If indeed President Buhari was convinced of the need to have another presidential committee on electoral reforms, why did he tarry to this time? Why did he decide to allow the National Assembly to inaugurate another constitution reform committee before coming up with this Nnamani panel? Do we even need another electoral reform committee when, as cited above, there have been several electoral reform proposals from the Uwais’ ERC, to Sheik Lemu’s and even the National Conference report? Like Nnamani said at a civil society event sometime ago, Nigeria is becoming a nation of perpetual reformers. The issues with our electoral process have been well-articulated and solutions proffered but government has been tardy and sloppy with implementation. What assurances do we have that this 24-member Nnamani committee is not a ruse?
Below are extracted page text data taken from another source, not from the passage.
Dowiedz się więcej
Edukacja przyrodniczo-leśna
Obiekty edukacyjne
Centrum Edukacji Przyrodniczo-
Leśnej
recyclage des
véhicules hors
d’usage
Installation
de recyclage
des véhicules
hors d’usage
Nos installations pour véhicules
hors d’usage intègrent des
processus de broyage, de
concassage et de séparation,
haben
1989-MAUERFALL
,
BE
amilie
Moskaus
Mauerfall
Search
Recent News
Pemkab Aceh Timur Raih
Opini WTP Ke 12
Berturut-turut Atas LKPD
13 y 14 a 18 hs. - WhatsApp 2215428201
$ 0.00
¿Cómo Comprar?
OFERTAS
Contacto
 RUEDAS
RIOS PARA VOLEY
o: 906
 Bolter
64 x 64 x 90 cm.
To drive home my point, part of the ERC recommendations was the establishment of Electoral Offences Commission. The Presidency adopted this and the Federal Executive Council in 2012 or thereabout approved the set-up. Yet, the inauguration of this all-important commission that would have helped to sanitise our electoral process has been kept in abeyance. The 1999 Constitution, as amended, in spite of its perceived weaknesses says emphatically in Section 7 that the local government system shall be democratically governed.
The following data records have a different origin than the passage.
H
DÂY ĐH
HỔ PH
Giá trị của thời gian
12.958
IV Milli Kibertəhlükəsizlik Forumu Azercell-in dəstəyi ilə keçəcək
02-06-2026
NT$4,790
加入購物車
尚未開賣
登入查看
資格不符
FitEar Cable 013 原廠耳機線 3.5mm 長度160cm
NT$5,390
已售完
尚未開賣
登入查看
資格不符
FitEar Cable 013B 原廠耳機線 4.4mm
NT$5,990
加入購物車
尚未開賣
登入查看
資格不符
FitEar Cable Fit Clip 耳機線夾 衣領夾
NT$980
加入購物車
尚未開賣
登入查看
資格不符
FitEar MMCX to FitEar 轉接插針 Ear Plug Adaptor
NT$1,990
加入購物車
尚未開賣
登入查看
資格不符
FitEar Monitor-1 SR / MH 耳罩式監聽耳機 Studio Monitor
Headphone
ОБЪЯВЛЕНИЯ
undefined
As I write this, more than half of the LGAs are administered by sole administrators and caretaker committees as governors claimed that they do not have money to fund State Independent Electoral Commissions to conduct elections into the LGAs. Meanwhile, these same governors are in a rat race to establish Local Council Development Authorities thereby increasing exponentially the cost of local government administration. Nigeria has one of the most vibrant and robust political finance regulations but these have been observed in the breach. Last Wednesday’s election in Edo State was reported to have been tainted by high level of inducement and vote buying by major political parties. What did the Independent National Electoral Commission or the security agents do about it?
Sincerely, my worry about the inauguration of the Nnamani electoral reform committee is that it has a tendency to distract INEC from its plan for 2019 general elections. Nnamani was quoted ahead of the inauguration of his committee that their report would be passed on to the National Assembly. The body is already neck-deep in a constitution reform exercise. Will it hold back for the Nnamani committee to finish its work and pass on its report to it? Whatever timeline the committee is given to do its work, the Presidency will still set up a White Paper committee to review it before it will now forward the recommendations that need legal reform to the National Assembly which may decide to filibuster on it and pass the bill late so as to make it inapplicable in 2019.
It is a truism that the beneficiaries of a systemic malaise will be reluctant to change the status quo. My final submission on this matter is that we do not need another electoral reform committee. What we need is the implementation of the extant reports on this critical issue plus attitudinal change of stakeholders without whose support and buy-in there can never be credible and successful polls.